Data provided

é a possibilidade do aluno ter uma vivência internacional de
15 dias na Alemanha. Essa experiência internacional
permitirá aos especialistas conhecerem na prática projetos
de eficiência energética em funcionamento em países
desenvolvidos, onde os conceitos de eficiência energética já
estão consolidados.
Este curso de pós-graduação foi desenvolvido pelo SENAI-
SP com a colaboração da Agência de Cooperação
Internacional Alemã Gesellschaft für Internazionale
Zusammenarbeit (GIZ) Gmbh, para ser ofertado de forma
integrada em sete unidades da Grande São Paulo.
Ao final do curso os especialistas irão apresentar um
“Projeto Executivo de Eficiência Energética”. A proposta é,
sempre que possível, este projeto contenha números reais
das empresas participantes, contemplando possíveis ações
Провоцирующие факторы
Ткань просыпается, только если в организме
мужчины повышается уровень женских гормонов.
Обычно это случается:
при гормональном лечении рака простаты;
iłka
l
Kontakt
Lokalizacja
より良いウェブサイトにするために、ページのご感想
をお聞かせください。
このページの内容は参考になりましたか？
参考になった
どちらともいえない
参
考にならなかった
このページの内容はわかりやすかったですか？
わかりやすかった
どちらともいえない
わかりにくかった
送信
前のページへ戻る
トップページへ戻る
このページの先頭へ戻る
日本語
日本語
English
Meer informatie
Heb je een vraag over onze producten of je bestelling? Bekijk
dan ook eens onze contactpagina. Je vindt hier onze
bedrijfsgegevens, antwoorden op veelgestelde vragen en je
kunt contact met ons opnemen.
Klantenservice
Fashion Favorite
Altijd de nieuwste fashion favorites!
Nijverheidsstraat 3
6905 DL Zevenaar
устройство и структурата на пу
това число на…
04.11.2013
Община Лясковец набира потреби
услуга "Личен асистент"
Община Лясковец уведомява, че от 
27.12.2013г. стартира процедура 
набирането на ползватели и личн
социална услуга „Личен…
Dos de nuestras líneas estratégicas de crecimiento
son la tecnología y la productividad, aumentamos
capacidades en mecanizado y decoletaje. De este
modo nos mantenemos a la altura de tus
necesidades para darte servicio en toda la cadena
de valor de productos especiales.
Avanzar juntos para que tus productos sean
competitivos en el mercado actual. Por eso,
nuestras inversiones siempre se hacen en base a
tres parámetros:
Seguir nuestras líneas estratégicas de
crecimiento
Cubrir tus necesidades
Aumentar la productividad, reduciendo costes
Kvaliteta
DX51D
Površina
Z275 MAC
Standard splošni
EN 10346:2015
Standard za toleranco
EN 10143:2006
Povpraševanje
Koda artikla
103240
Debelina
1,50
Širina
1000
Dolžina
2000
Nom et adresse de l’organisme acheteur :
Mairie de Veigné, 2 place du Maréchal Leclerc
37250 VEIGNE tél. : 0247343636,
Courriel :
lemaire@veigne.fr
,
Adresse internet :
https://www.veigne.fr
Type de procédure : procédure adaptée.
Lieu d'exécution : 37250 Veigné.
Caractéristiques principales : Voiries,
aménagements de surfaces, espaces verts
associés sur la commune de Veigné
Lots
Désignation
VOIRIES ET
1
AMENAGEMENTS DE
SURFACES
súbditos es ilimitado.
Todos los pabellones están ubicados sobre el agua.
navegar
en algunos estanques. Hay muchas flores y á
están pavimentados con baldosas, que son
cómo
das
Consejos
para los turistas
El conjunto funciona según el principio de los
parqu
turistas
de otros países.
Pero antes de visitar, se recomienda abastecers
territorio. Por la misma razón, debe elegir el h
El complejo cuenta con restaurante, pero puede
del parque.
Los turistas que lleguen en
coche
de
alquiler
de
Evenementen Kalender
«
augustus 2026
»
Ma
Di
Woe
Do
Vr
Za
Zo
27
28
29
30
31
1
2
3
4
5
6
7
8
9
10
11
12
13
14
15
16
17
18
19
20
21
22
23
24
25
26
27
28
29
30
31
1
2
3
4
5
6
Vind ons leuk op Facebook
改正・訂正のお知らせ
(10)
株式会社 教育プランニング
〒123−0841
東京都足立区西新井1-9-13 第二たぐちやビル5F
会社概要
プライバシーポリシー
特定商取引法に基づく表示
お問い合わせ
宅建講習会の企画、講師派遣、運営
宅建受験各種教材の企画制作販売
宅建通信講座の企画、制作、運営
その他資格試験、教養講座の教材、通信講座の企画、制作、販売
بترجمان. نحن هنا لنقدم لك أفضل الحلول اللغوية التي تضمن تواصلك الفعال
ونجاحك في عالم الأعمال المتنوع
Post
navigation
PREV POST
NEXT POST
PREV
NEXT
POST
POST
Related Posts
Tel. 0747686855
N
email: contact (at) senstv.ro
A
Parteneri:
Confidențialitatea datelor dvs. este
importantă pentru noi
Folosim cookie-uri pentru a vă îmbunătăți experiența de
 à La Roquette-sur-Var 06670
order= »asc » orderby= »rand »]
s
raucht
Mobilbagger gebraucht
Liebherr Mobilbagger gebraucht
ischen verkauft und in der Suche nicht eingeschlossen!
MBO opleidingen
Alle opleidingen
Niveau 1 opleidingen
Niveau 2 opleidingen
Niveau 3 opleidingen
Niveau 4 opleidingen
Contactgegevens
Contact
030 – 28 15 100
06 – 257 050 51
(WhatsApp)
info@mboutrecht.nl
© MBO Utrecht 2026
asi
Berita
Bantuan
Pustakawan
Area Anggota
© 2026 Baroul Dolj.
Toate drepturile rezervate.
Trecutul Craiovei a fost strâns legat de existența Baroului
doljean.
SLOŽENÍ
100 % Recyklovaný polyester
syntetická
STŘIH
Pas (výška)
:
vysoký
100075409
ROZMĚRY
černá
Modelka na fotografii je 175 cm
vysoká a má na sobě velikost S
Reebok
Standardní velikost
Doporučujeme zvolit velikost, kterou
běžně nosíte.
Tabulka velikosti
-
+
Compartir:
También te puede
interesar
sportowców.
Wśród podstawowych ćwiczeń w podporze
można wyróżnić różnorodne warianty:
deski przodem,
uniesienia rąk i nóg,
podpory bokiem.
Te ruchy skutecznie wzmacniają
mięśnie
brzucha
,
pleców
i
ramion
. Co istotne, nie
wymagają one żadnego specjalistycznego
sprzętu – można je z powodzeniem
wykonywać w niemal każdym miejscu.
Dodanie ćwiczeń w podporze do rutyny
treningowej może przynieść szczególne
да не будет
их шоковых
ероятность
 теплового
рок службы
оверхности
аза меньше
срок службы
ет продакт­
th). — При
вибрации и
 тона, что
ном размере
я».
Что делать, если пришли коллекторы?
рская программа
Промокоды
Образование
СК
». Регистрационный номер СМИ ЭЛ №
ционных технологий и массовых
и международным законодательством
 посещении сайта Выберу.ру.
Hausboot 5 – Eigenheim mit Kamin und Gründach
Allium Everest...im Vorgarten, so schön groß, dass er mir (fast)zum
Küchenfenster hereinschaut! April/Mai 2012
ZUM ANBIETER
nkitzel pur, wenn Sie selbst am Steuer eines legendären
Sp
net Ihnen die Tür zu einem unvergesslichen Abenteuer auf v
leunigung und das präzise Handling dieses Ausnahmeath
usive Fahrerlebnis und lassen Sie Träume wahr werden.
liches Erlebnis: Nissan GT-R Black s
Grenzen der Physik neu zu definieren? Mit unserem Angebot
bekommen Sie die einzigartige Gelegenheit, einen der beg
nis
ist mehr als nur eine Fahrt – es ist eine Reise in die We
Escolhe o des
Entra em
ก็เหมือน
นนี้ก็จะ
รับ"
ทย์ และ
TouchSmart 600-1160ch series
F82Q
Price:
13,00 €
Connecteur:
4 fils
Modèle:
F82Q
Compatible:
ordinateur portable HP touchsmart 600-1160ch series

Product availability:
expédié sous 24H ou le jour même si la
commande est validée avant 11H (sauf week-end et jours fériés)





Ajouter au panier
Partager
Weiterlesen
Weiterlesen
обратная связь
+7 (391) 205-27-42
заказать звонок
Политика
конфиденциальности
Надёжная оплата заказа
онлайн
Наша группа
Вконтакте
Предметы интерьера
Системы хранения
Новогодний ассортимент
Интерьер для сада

Work request
Your task is to return each line of the data above that contains the string "están".

Written reply
Todos los pabellones están ubicados sobre el agua.
están pavimentados con baldosas, que son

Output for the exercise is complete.